Esta distância imposta não era suficientemente forte para apagar a chama do seu amor. A história conta-nos que mantiveram uma correspondência abundante durante todo esse período de afastamento. Este amor adulterino não seria uma verdadeira ameaça, se a mulher “oficial” de Dom Pedro não tivesse morrido enquanto dava à luz ao futuro rei de Portugal, Dom Fernando I. Viúvo, Dom Pedro tinha as mãos livres para fazer o que quisesse, e por conseguinte, casar-se com Inês de Castro, o que era como dizer, aos olhos dos nobres da corte, introduzir o inimigo no seio do Reino.
O príncipe Dom Pedro faz regressar Inês de Castro do seu exílio, para vir morar com ele em sua casa, o que provocou um grande desgosto ao pai. Dom Afonso IV vai tentar uma vez mais casar o seu filho com outra mulher da alta nobreza, o que o príncipe recusa.

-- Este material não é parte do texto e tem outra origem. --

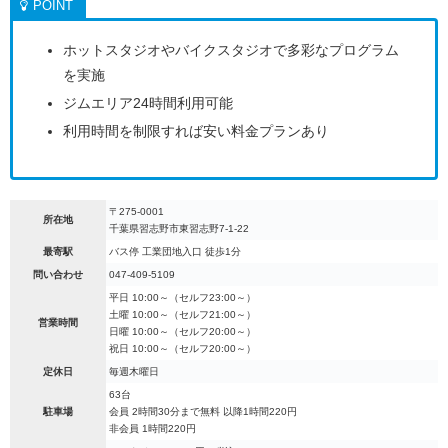
ホットスタジオやバイクスタジオで多彩なプログラム
を実施
ジムエリア24時間利用可能
利用時間を制限すれば安い料金プランあり
〒275-0001
所在地
千葉県習志野市東習志野7-1-22
最寄駅
バス停 工業団地入口 徒歩1分
問い合わせ
047-409-5109
平日 10:00～（セルフ23:00～）
土曜 10:00～（セルフ21:00～）
営業時間
日曜 10:00～（セルフ20:00～）
祝日 10:00～（セルフ20:00～）
定休日
毎週木曜日
63台
駐車場
会員 2時間30分まで無料 以降1時間220円
非会員 1時間220円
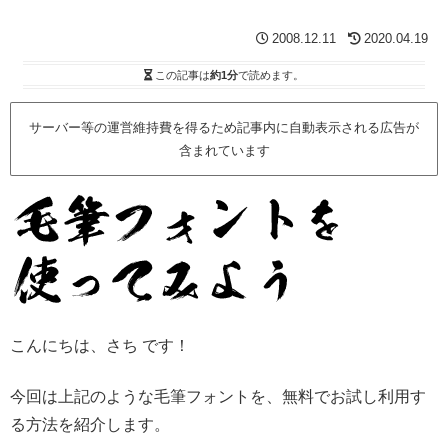
2008.12.11
2020.04.19
この記事は
約1分
で読めます。
サーバー等の運営維持費を得るため記事内に自動表示される広告が
含まれています
こんにちは、さち です！
今回は上記のような毛筆フォントを、無料でお試し利用す
る方法を紹介します。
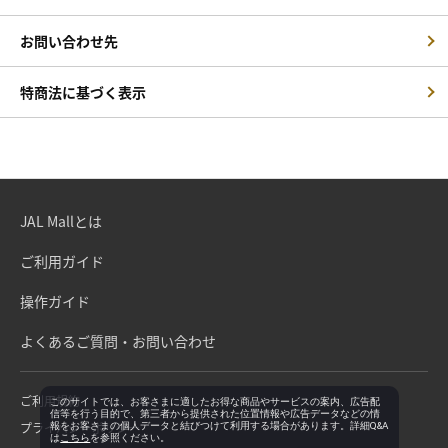
お問い合わせ先
特商法に基づく表示
JAL Mallとは
ご利用ガイド
操作ガイド
よくあるご質問・お問い合わせ
ご利用規約
このサイトでは、お客さまに適したお得な商品やサービスの案内、広告配
信等を行う目的で、第三者から提供された位置情報や広告データなどの情
プライバシーポリシー
報をお客さまの個人データと結びつけて利用する場合があります。詳細Q&A
は
こちら
を参照ください。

Para piorar as coisas, Inês de Castro vai dar quatro crianças a Dom Pedro, alimentando assim os rumores, dizendo que os Castro conspiravam para matar o filho de Dom Pedro e Constança, o futuro Dom Fernando I. A morte de Dom Fernando permitiria aos filhos de Inês de Castro de aceder à herança do Reino de Portugal. Deve-se aqui dizer que o filho legitimo era de constituição frágil, enquanto que os filhos de Inês eram robustos e cheios de vida.
Para agravar a situação, os irmãos de Inês de Castro não eram bons conselheiros. Quando o rei de Castela Afonso XI morreu, e face à impopularidade do seu sucessor Dom Pedro de Castela (chamado de “cruel”), os irmãos de Inês aconselharam Dom Pedro a pedir o trono do pais vizinho, o que ele podia fazer. Dom Sancho IV de Castela era o seu avô materno.
Foi o rei de Portugal que impediu a pretensão do seu filho, não querendo quebrar o principio de neutralidade para com a politica dos países vizinhos e que lhe tinha valido anos de paz.
Assassinato da Inês de Castro
Afonso IV estava encostado à parede: ele não tinha outra solução que matar a Inês de Castro. Como é que historia de uma simples mulher transformou-se numa ameaça para a segurança nacional? A 7 de Janeiro de 1355, aproveitando-se da ausência do príncipe Dom Pedro, que tinha ido caçar, Dom Afonso IV manda matar Inês. Ela foi assassinada na sua residência de Santa Clara, em Coimbra.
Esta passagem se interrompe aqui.